In summary, we have demonstrated that the new HIV algorithm can be implemented in a high-throughput medical center laboratory setting without impeding rapid return of results or diagnostic test performance. Our experience with the new algorithm suggests that expanding testing for acute HIV infection and implementation of rapid viral load diagnostic assays may both play a role in improving the effectiveness of HIV testing.

Highlights.

  • HIV testing by AR-MS-VL algorithm is feasible and rapid in a large medical center.

  • Low PPV of the 4th gen. test is due to low prevalence of HIV vs. assay specificity.

  • 4thgeneration tests with a low S/C ratio may be false-positive or acute HIV results.

  • Rapid nucleic acid tests are needed to identify and quickly treat acute HIV cases.

Acknowledgments

Funding: This work was supported by the National Institutes of Health [5R34MH096606] and by a cooperative agreement between the Centers for Disease Control and Prevention (CDC) and the San Francisco Department of Public Health [5U01PS001564].

Footnotes

Competing interests: The authors have declared no competing interests.
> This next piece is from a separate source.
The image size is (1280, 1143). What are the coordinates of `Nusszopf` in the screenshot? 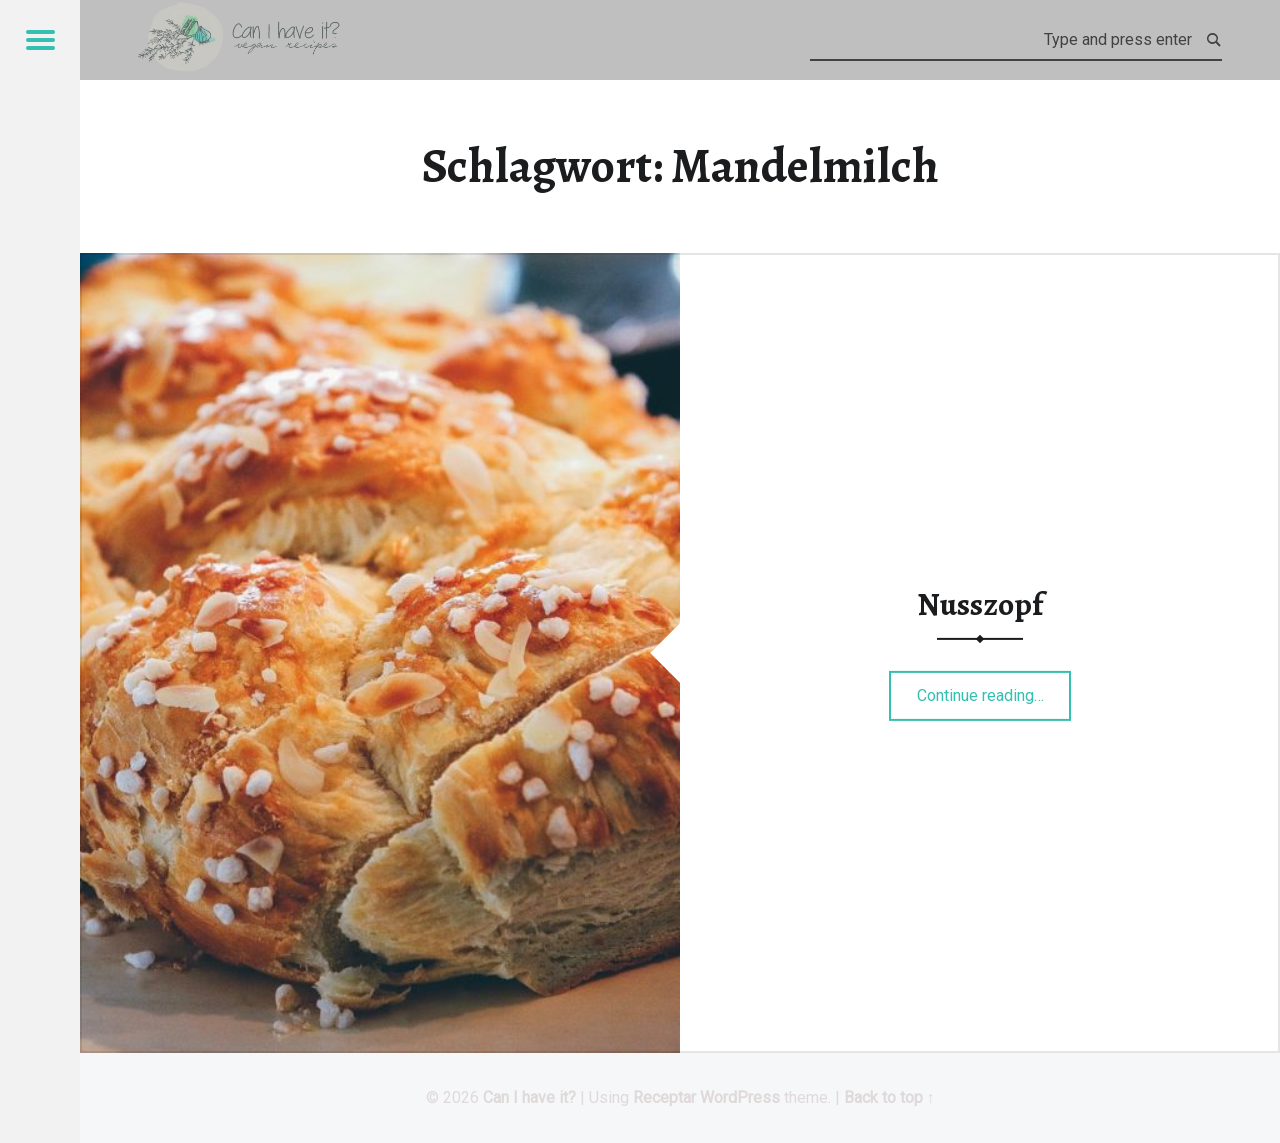 It's located at (980, 604).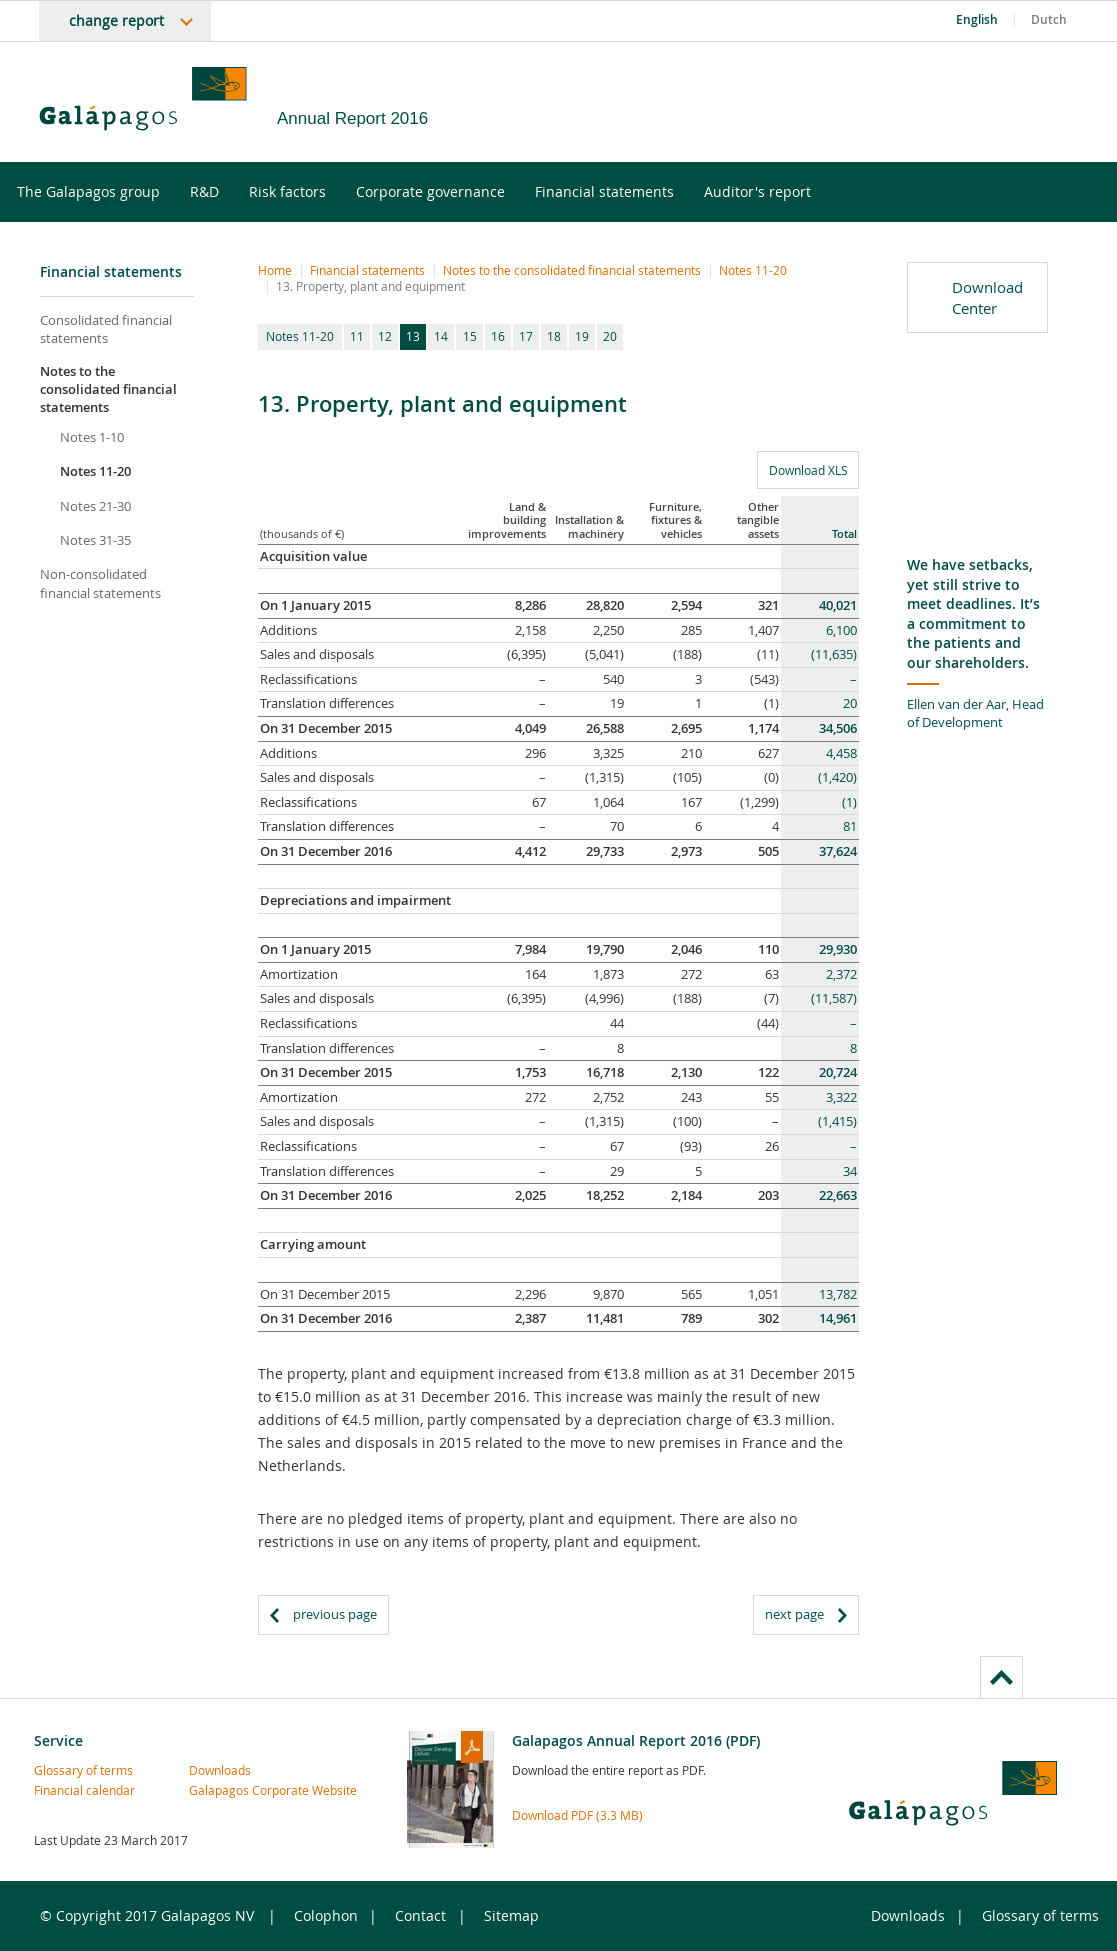 The width and height of the screenshot is (1117, 1951). Describe the element at coordinates (217, 191) in the screenshot. I see `R&D` at that location.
Ethical approval: The study protocol for the clinical laboratory performance evaluation was approved by the UCSF Committee on Human Subjects Research (UCSF CHR 12-10141). HIV test result data from the STOP Study were not personally identifiable and therefore did not constitute research with human subjects.

The conclusions, findings, and opinions expressed by authors contributing to this journal do not necessarily reflect the official position of the Centers for Disease Control and Prevention, or the author affiliated institutions.